HTTP.get("https://example.com/")
# sends:  Host: example.com:443

The Host header should mirror the URL's authority as written. A bare-host
URL should send a bare Host: example.com. HTTP.jl 1.x did this; 2.0 regressed
because request.host is now built from the connection address
(example.com:443), which always carries a port for dialing.

Why it matters

Host: example.com:443 is technically legal (RFC 9110 §7.2 allows a port), but
many servers compare the Host value verbatim and a synthesized default port
breaks them. The case that bit us is AWS S3 presigned URLs (SigV4):

  • The signature is computed over the canonical host s3.amazonaws.com.
  • HTTP.jl 2.0 sends Host: s3.amazonaws.com:443.
  • S3 recomputes the signature from the received Host, gets a different value,
    and rejects the request: 403 SignatureDoesNotMatch.

The same request succeeds with curl and with HTTP.jl 1.x, which send a bare
Host.

What other clients do

Go's net/http keeps the Host header equal to the URL authority and adds the
default port only to the dial address, never to Host:

req, _ := http.NewRequest("PUT", "https://s3.amazonaws.com/b/k", body)
httputil.DumpRequestOut(req, false)
//   PUT /b/k HTTP/1.1
//   Host: s3.amazonaws.com            <- bare; :443 not added

req2, _ := http.NewRequest("PUT", "https://s3.amazonaws.com:443/b/k", body)
//   Host: s3.amazonaws.com:443        <- explicit port preserved

curl and HTTP.jl 1.x behave the same way. HTTP.jl 2.0 is the outlier.

The fix

Add a host_header view on the parsed URL that mirrors the authority as
written — an explicit port is preserved, the default port is never synthesized
(and IPv6 brackets are kept) — and build request.host from it. The connection
address is unchanged, so dialing still targets the correct port.

URL dial address (unchanged) Host header (before → after)
https://example.com/ example.com:443 example.com:443example.com
https://example.com:443/ example.com:443 example.com:443example.com:443
http://minio:9000/ minio:9000 minio:9000minio:9000
https://[2001:db8::1]/ [2001:db8::1]:443 [2001:db8::1]:443[2001:db8::1]

Unit tests added in test/http_client_tests.jl covering bare host, explicit
default port, http default port, a custom port, and IPv6 (bracketed) forms.

Verified end-to-end: a real S3 presigned PUT that returns 403 on current
master returns 200 with this change.

For a URL without an explicit port, the client built the request `Host`
header from the connection address, which always carries the scheme's
default port (`example.com:443`). The Host header should mirror the URL
authority as written, so a bare-host URL must send a bare `Host`.

Sending `Host: host:443` is legal per RFC 9110 but breaks any server that
treats the Host verbatim. Concretely it breaks AWS SigV4 presigned URLs:
the signature is computed over the canonical host (`s3.amazonaws.com`), so
a request whose Host carries `:443` is rejected with SignatureDoesNotMatch
(403). Go's net/http, curl and HTTP.jl 1.x all keep the Host as written.

Add a `host_header` view on the parsed URL that preserves an explicit port
but never synthesizes the default one (keeping IPv6 brackets), and build
`request.host` from it. The connection address is unchanged, so dialing
still targets the right port.

Co-Authored-By: Claude Opus 4.8 (1M context) <noreply@anthropic.com>
@codecov

codecov Bot commented Jun 23, 2026

Copy link
Copy Markdown

Codecov Report

❌ Patch coverage is 94.44444% with 1 line in your changes missing coverage. Please review.
✅ Project coverage is 87.71%. Comparing base (a1eb82b) to head (73936f2).

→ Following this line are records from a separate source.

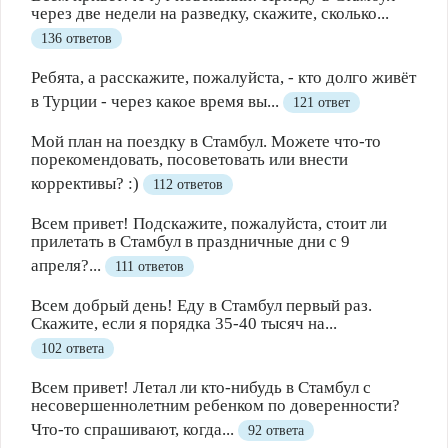
через две недели на разведку, скажите, сколько...
136 ответов
Ребята, а расскажите, пожалуйста, - кто долго живёт
в Турции - через какое время вы...
121 ответ
Мой план на поездку в Стамбул. Можете что-то
порекомендовать, посоветовать или внести
коррективы? :)
112 ответов
Всем привет! Подскажите, пожалуйста, стоит ли
прилетать в Стамбул в праздничные дни с 9
апреля?...
111 ответов
Всем добрый день! Еду в Стамбул первый раз.
Скажите, если я порядка 35-40 тысяч на...
102 ответа
Всем привет! Летал ли кто-нибудь в Стамбул с
несовершеннолетним ребенком по доверенности?
Что-то спрашивают, когда...
92 ответа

Files with missing lines Patch % Lines
src/http_client_url.jl 87.50% 1 Missing ⚠️
Additional details and impacted files
@@            Coverage Diff             @@
##           master    #1318      +/-   ##
==========================================
+ Coverage   87.67%   87.71%   +0.04%     
==========================================
  Files          30       30              
  Lines       11739    11747       +8     
==========================================
+ Hits        10292    10304      +12     
+ Misses       1447     1443       -4     

☔ View full report in Codecov by Harness.
📢 Have feedback on the report? Share it here.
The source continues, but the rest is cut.